L’indice des prix alimentaires de la FAO a atteint 128,5 points en mars 2026, son plus haut niveau depuis septembre, confirmant une dynamique haussière alimentée par le renchérissement des matières premières agricoles et des prix de l’énergie.
Les marchés alimentaires mondiaux enregistrent un deuxième mois consécutif de hausse, traduisant une reprise des tensions inflationnistes à l’échelle globale. Cette évolution s’explique à la fois par les fondamentaux de l’offre et de la demande, mais aussi par des facteurs exogènes, notamment la hausse des prix énergétiques dans un contexte géopolitique incertain.
Dans le détail, la progression est généralisée à l’ensemble des grandes catégories de produits. Les huiles végétales enregistrent la plus forte hausse (+5,1 %), atteignant un niveau inédit depuis juin 2022, sous l’effet du renchérissement des huiles de palme, de soja, de tournesol et de colza. Cette dynamique reflète à la fois des tensions sur l’offre et l’augmentation des coûts de production et de transport.
Le sucre affiche également une forte progression (+7,2 %), soutenue par la hausse des prix du pétrole brut. Cette situation renforce les anticipations d’un arbitrage en faveur de la production d’éthanol au Brésil, premier exportateur mondial, réduisant ainsi l’offre disponible sur le marché international.

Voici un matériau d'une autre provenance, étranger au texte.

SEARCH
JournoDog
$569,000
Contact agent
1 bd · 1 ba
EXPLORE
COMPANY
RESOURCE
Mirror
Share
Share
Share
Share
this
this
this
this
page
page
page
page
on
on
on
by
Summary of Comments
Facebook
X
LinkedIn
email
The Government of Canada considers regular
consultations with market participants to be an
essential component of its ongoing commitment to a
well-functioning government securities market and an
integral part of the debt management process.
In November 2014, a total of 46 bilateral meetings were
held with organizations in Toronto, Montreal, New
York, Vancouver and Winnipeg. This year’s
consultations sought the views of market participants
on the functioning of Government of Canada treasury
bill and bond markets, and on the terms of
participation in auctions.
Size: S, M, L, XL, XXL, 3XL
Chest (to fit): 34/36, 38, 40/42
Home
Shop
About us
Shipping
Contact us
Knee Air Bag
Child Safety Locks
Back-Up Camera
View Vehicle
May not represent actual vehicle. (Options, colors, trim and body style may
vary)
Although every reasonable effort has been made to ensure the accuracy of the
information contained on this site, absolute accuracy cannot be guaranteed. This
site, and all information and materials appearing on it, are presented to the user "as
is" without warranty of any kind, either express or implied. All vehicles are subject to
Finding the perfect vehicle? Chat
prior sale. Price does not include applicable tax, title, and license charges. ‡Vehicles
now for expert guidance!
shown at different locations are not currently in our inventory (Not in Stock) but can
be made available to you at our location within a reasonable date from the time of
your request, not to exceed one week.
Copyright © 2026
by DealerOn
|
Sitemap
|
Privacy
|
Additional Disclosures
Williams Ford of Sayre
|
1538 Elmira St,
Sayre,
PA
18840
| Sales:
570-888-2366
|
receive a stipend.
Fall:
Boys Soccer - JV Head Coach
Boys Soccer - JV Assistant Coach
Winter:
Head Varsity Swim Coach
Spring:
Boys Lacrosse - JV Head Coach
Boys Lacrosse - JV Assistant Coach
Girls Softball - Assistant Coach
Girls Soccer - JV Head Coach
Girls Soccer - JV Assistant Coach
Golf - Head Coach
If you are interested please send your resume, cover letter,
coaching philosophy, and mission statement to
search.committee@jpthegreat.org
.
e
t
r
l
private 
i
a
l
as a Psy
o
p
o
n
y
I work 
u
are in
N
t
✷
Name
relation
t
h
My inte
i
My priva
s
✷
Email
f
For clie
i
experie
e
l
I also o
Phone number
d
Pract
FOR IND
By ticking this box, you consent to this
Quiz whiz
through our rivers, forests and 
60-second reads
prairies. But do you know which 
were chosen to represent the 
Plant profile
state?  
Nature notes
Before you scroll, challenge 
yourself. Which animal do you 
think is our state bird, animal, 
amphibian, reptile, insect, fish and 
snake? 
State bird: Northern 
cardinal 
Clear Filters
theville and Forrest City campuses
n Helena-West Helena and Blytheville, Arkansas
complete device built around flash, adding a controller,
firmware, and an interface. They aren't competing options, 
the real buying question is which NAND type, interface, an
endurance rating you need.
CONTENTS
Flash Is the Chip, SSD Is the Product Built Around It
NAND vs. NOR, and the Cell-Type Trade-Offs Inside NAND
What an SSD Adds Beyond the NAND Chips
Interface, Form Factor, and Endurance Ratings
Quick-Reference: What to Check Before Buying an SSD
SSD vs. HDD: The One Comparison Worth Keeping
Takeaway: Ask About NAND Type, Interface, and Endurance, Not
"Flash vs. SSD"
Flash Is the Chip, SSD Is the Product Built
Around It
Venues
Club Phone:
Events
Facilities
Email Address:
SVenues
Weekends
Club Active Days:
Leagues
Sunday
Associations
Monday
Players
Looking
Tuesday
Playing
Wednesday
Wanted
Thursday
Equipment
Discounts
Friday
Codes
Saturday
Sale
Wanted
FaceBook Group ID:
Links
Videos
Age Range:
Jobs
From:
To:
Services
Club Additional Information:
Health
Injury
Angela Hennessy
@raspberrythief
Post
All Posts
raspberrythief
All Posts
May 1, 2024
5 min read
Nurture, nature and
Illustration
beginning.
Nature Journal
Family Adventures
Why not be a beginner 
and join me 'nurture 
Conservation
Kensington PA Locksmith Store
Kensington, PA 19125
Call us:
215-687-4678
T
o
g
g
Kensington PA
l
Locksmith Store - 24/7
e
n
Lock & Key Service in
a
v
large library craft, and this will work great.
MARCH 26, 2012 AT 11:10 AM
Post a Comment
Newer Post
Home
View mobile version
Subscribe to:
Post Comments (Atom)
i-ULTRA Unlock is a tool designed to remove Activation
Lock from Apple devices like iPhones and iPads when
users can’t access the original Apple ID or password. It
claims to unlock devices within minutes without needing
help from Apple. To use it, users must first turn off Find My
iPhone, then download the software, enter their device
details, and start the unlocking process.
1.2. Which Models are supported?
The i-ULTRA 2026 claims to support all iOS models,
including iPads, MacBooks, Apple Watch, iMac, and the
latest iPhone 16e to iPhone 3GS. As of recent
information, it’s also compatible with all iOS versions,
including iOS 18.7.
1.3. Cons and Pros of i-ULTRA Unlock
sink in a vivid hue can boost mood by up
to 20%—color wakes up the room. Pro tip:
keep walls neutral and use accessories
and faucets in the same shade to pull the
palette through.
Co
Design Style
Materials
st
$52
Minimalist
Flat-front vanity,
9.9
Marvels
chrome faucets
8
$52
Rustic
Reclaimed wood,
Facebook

Les céréales progressent de 1,5 %, atteignant leur plus haut niveau depuis avril 2025, avec des hausses observées sur la majorité des grains, à l’exception du riz. De leur côté, les produits laitiers (+1,2 %) et la viande (+1 %) enregistrent également des augmentations, respectivement tirées par les produits transformés (poudre de lait, beurre) et la hausse des prix de la viande porcine.
Au-delà des évolutions sectorielles, cette tendance confirme une interconnexion croissante entre les marchés agricoles et énergétiques. La hausse des coûts de l’énergie se répercute directement sur les chaînes de production, de transformation et de distribution, accentuant les pressions sur les prix alimentaires.
Pour les économies importatrices, notamment dans les pays en développement, cette dynamique constitue un risque majeur pour la stabilité des prix et la sécurité alimentaire. Elle pourrait raviver les tensions inflationnistes, peser sur le pouvoir d’achat des ménages et compliquer la conduite des politiques économiques.
Dans ce contexte, l’évolution des prix de l’énergie et des tensions géopolitiques restera déterminante pour les perspectives des marchés alimentaires au cours des prochains mois.